Po raz pierwszy w dużej liczbie, ponad 400 sztuk, użyto ich pod koniec listopada 1917 r. w bitwie pod Cambrai. Niemiecka linia pękła na całej długości natarcia, co wywołało taką euforię, iż w Wielkiej Brytanii bito w dzwony we wszystkich kościołach. Jednak brak paliwa i masowe psucie się maszyn nie pozwoliły wykorzystać zwycięstwa do przełamania frontu. Ostatecznie I wojnę światową wygrali alianci, ale tylko dlatego, że przystąpiły do niej Stany Zjednoczone. Wykrwawione demograficznie i ekonomicznie Niemcy musiały w końcu skapitulować, mimo iż ich armia cały czas walczyła na terytorium Francji.

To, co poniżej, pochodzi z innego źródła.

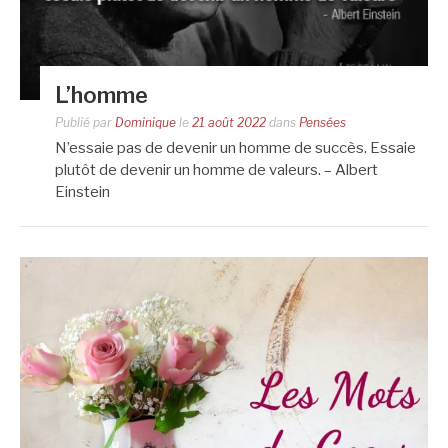
L’homme
Publié par
Dominique
le
21 août 2022
dans
Pensées
N’essaie pas de devenir un homme de succès. Essaie
plutôt de devenir un homme de valeurs. – Albert
Einstein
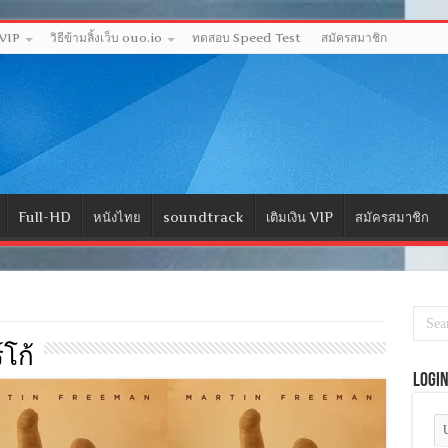
 VIP
วิธีข้ามลิ้งเว็บ ouo.io
ทดสอบ Speed Test
สมัครสมาชิก
Full-HD
หนังไทย
soundtrack
เติมเงิน VIP
สมัครสมาชิก
์โก้
Logi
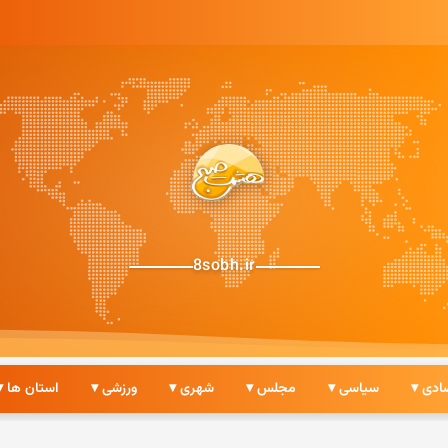
8sobh.ir
ادی ▾
سیاسی ▾
مجلس ▾
شهری ▾
ورزشی ▾
استان ها ▾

Klęska wroga przekonała francuskich sztabowców, że przebieg następnego konfliktu sprowadzać się będzie do skutecznego wykrwawienia przeciwnika, przy ograniczaniu strat własnych. Dla rządu w Paryżu taka taktyka stanowiła konieczność ze względów demograficznych. Mając niespełna 40 mln mieszkańców i prawie zerowy przyrost naturalny, bano się, że śmierć milionów młodych mężczyzn w następnej wojnie może oznaczać ostateczne utracenie mocarstwowej pozycji. Dlatego z takim entuzjazmem przyjęto plany ministra wojny André Maginota, by granicę z Niemcami zabezpieczyć potężnym pasem umocnień.
Wkrótce fortyfikacje te stały się kluczowym elementem francuskiej doktryny wojennej. Nacierający Niemcy powinni byli dobrowolnie iść na rzeź, próbując przełamać Linię Maginota. Na koniec zamierzano dobić ich kontruderzeniem piechoty III Republiki wspieranej przez czołgi i lotnictwo. Przebywający na początku lat 30. w Paryżu gen. Władysław Sikorski nie podzielał optymizmu goszczących go bohaterów I wojny światowej, takich jak generałowie Petain, Weygand czy Gamelin. W opublikowanej w 1934 r. książce „Przyszła wojna”, jak niegdyś Bloch (zbieżność tytułów nie mogła być przypadkowa), wcielił się w rolę proroka. Pomysł wydania ogromnych sum na fortyfikowanie granic uznawał za decyzję „podyktowaną względami politycznej, a nie rzeczowej natury”, którą z punktu widzenia wojskowego nazwał „samobójczą”. Ponieważ „przy dzisiejszych technicznych środkach walki nie ma na tyle trwałych umocnień, których nie można było przerwać” – twierdził Sikorski, krytykując ideę wojny defensywnej. „Ofensywa, jak się zdaje, będzie w przyszłości coraz to groźniejsza, szczególnie po stronie wojsk zaopatrzonych bogato w nowoczesny sprzęt. Posuwać się ona będzie naprzód przy pomocy potężnych skoków, rozwijając się daleko szybciej, a sięgając daleko głębiej, aniżeli to miało miejsce w czasach wielkiej wojny (I wojny światowej – aut.). Tym więcej, że zmotoryzowane i zmechanizowane wojska pozwalają na odrodzenie się marszu w wielkim stylu” – dodawał. Wśród francuskich oficerów sztabowych opinię tą podzielał jedynie młody pułkownik Charles de Gaulle.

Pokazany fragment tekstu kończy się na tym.